Implementation:Vllm project Vllm OpenAI Streaming Client
| Knowledge Sources | |
|---|---|
| Domains | LLM Serving, Streaming, Real-Time Systems |
| Last Updated | 2026-02-08 13:00 GMT |
Overview
Concrete tool for consuming streaming chat completion responses from a vLLM server provided by the openai Python SDK.
Description
When stream=True is passed to client.chat.completions.create(), the OpenAI SDK returns a Stream[ChatCompletionChunk] iterator instead of a single ChatCompletion object. Each chunk represents an incremental piece of the model's response, delivered in real-time via Server-Sent Events (SSE).
On the server side, vLLM's FastAPI endpoint sends each generated token (or batch of tokens, controlled by stream_interval) as an SSE event.
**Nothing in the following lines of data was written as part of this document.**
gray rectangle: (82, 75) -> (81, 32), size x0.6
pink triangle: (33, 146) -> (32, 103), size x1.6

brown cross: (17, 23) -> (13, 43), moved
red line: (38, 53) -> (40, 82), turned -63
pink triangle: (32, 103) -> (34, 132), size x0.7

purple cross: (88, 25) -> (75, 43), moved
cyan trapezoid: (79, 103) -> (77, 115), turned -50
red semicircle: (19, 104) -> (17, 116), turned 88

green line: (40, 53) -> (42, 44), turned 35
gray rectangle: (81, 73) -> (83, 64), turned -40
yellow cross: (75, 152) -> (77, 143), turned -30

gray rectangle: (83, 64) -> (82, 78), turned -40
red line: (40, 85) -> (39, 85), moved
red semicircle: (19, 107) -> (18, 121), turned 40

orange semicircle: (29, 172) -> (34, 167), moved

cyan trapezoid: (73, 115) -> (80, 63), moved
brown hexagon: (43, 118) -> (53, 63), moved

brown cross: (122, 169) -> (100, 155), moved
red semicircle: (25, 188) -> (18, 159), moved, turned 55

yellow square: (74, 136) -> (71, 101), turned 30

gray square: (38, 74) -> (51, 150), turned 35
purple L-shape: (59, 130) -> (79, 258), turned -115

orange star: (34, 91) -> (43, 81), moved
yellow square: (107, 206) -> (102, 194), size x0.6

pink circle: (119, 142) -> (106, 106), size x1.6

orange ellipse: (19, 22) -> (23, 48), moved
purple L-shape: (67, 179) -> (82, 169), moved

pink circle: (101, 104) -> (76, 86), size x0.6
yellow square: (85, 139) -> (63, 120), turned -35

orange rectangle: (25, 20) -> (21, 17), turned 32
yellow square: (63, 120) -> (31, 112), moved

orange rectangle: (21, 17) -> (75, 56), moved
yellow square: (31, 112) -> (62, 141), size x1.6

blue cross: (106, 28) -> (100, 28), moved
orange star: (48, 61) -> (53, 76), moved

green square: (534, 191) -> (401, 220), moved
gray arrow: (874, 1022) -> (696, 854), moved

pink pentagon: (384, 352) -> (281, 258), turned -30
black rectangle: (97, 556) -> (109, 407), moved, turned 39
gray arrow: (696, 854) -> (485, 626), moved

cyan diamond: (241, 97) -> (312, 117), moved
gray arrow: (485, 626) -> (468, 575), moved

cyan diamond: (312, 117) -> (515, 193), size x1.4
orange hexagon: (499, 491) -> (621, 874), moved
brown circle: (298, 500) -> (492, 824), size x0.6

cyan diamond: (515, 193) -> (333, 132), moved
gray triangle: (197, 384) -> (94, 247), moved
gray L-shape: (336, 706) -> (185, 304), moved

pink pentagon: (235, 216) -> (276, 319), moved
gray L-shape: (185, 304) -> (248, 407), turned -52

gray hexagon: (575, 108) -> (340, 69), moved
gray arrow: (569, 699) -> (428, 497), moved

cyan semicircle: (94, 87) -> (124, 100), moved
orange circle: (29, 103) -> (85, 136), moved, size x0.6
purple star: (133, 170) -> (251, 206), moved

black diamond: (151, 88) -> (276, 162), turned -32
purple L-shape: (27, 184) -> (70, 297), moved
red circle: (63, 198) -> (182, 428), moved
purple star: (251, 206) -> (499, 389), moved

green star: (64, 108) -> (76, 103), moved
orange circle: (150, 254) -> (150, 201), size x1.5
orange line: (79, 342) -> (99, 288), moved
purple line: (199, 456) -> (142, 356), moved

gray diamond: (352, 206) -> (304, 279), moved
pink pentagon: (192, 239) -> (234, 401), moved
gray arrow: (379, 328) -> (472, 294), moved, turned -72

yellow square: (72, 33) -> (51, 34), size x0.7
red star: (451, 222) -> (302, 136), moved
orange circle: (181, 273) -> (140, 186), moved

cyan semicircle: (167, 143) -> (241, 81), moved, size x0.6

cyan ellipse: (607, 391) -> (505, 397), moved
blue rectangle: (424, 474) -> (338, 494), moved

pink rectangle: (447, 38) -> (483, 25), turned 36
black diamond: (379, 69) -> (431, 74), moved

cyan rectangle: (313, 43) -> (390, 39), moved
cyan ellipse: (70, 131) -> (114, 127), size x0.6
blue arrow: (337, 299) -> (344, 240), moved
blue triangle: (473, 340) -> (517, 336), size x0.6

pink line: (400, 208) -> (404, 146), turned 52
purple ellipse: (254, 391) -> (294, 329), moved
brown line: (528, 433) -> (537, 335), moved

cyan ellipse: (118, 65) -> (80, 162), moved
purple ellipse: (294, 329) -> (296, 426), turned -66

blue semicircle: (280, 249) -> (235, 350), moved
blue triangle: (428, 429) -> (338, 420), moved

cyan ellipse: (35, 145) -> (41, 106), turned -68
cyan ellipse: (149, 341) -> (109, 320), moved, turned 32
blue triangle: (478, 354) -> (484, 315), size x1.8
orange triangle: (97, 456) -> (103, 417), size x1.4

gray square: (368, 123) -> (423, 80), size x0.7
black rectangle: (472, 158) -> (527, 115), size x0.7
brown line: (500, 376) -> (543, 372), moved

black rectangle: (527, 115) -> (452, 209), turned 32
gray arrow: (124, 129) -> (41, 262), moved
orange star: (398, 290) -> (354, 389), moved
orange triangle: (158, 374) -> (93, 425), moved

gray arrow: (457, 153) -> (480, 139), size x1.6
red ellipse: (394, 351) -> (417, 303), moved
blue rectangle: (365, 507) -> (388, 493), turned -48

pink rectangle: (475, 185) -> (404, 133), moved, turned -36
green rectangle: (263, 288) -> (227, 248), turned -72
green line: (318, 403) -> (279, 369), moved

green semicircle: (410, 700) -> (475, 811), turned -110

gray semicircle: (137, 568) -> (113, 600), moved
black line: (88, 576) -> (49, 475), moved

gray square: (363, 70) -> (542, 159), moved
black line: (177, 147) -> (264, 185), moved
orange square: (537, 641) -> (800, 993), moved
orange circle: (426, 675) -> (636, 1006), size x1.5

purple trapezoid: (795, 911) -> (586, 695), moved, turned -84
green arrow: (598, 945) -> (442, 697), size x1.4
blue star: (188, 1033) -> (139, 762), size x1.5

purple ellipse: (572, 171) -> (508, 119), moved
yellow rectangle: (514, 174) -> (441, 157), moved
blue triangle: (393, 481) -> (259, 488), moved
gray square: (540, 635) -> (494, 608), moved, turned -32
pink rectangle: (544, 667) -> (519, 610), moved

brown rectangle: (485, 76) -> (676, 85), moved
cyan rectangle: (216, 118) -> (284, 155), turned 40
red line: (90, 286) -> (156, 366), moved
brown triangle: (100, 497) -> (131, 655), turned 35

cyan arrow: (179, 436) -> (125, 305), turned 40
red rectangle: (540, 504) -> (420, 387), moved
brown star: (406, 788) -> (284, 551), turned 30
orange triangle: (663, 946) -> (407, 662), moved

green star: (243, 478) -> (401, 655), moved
The OpenAI SDK transparently handles the SSE parsing, deserializing each event into a typed ChatCompletionChunk object.
Each chunk's content is found at chunk.choices[0].delta.content. The delta object is sparse: it contains only the fields that changed since the last chunk. The first chunk typically includes the role, middle chunks include content fragments, and the final chunk has an empty delta with a finish_reason.
This is a wrapper around the external openai SDK. The vLLM project provides streaming examples in examples/online_serving/openai_chat_completion_client.py and examples/online_serving/openai_chat_completion_with_reasoning_streaming.py.
Usage
Use streaming when building interactive applications where time-to-first-token matters. The client iterates over chunks and processes each content delta as it arrives. Always check that delta.content is not None before using it, as some chunks carry only metadata (role assignment, finish reason).
Code Reference
Source Location
- Repository: openai-python (client SDK)
- File: External SDK; vLLM streaming example at
examples/online_serving/openai_chat_completion_with_reasoning_streaming.py - Server-side SSE:
vllm/entrypoints/openai/(FastAPI SSE endpoints)
Signature
# Enable streaming by passing stream=True
stream = client.chat.completions.create(
model: str,
messages: list[dict],
stream: bool = True,
temperature: float = 1.0,
max_tokens: int | None = None,
...
) -> Stream[ChatCompletionChunk]
# Iterate over the stream
for chunk in stream:
content = chunk.choices[0].delta.content
if content is not None:
print(content, end="", flush=True)
Import
from openai import OpenAI
I/O Contract
Inputs
| Name | Type | Required | Description |
|---|---|---|---|
| model | str |
Yes | Name of the model being served by the vLLM server. |
| messages | list[dict] |
Yes | Conversation history as role/content message dicts. |
| stream | bool |
Yes | Must be set to True to enable streaming.
|
| temperature | float |
No | Sampling temperature. Default: 1.0. |
| max_tokens | None | No | Maximum tokens to generate. Default: model-specific. |
| top_p | float |
No | Nucleus sampling threshold. Default: 1.0. |
| stop | list[str] | None | No | Stop sequences. Default: None. |
Outputs
| Name | Type | Description |
|---|---|---|
| Stream[ChatCompletionChunk] | Iterator |
An iterable of chunk objects, one per SSE event. |
| chunk.choices[0].delta.content | None | The incremental text fragment for this chunk. None for metadata-only chunks. |
| chunk.choices[0].delta.role | None | The role (typically "assistant"), present only in the first chunk. |
| chunk.choices[0].finish_reason | None | Set to "stop" or "length" in the final chunk; None for intermediate chunks. |
| chunk.id | str |
Unique identifier for the completion, consistent across all chunks. |
| chunk.model | str |
The model that generated the response. |
Usage Examples
Basic Streaming Chat
from openai import OpenAI
client = OpenAI(api_key="EMPTY", base_url="http://localhost:8000/v1")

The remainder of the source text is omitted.